David Lynch je l'adore, c'est un de mes cinéastes préférés, il a un univers qui m'envoûte dans la majeure partie des cas et une remarquable faculté à se renouveler tout en restant fidèle à sa ligne de conduite initiale. Blue Velvet était un de ses films majeurs qu'il me manquait et je n'ai pas été déçu du résultat. Une nouvelle fois, Lynch m'a embarqué dans son univers auquel je suis presque totalement acquis.

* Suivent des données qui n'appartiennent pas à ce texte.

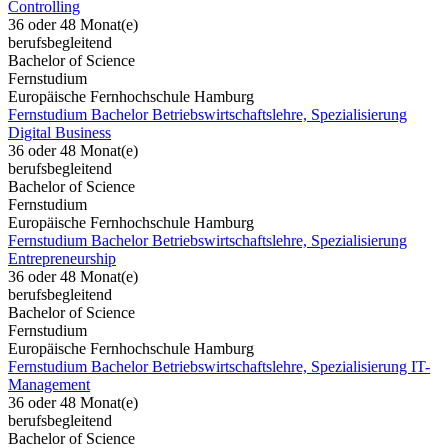
Controlling
36 oder 48 Monat(e)
berufsbegleitend
Bachelor of Science
Fernstudium
Europäische Fernhochschule Hamburg
Fernstudium Bachelor Betriebswirtschaftslehre, Spezialisierung
Digital Business
36 oder 48 Monat(e)
berufsbegleitend
Bachelor of Science
Fernstudium
Europäische Fernhochschule Hamburg
Fernstudium Bachelor Betriebswirtschaftslehre, Spezialisierung
Entrepreneurship
36 oder 48 Monat(e)
berufsbegleitend
Bachelor of Science
Fernstudium
Europäische Fernhochschule Hamburg
Fernstudium Bachelor Betriebswirtschaftslehre, Spezialisierung IT-
Management
36 oder 48 Monat(e)
berufsbegleitend
Bachelor of Science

Comme à l'accoutumée, la mise en scène est de grande qualité. On sent dans Blue Velvet cette inspiration directe du film noir typique des années 50 dans cette faculté de filmer les espaces clos, comme l'appartement de la chanteuse de blues ici. Lynch propose de nouveau une atmosphère atypique, remplie de mystère et de folie, de douce folie d'ailleurs. Si le cinéaste nous aura amené sur des sentiers plus tortueux avec Eraserhead, Lost Highway ou encore Mulholland Drive, cette sensation est ici amoindrie. Ce qui ne rend pas le film très serein pour autant. C'est assez énorme de voir comment à partir d'une histoire relativement simple, Lynch nous emmène dans l'observation des coulisses d'un décor niais en apparence pour mieux discerner des caractères enfouis qui constituent l'antithèse de ce décor. Car l'introduction c'est ça, ça s'ouvre sur un monde de niaiserie tout beau, tout coloré et petit à petit nous plongeons dans une ambiance plus sombre, plus oppressante. Nous voici ainsi devant une pure critique des apparences qui ne sont ici que des mensonges masquant une sordide réalité.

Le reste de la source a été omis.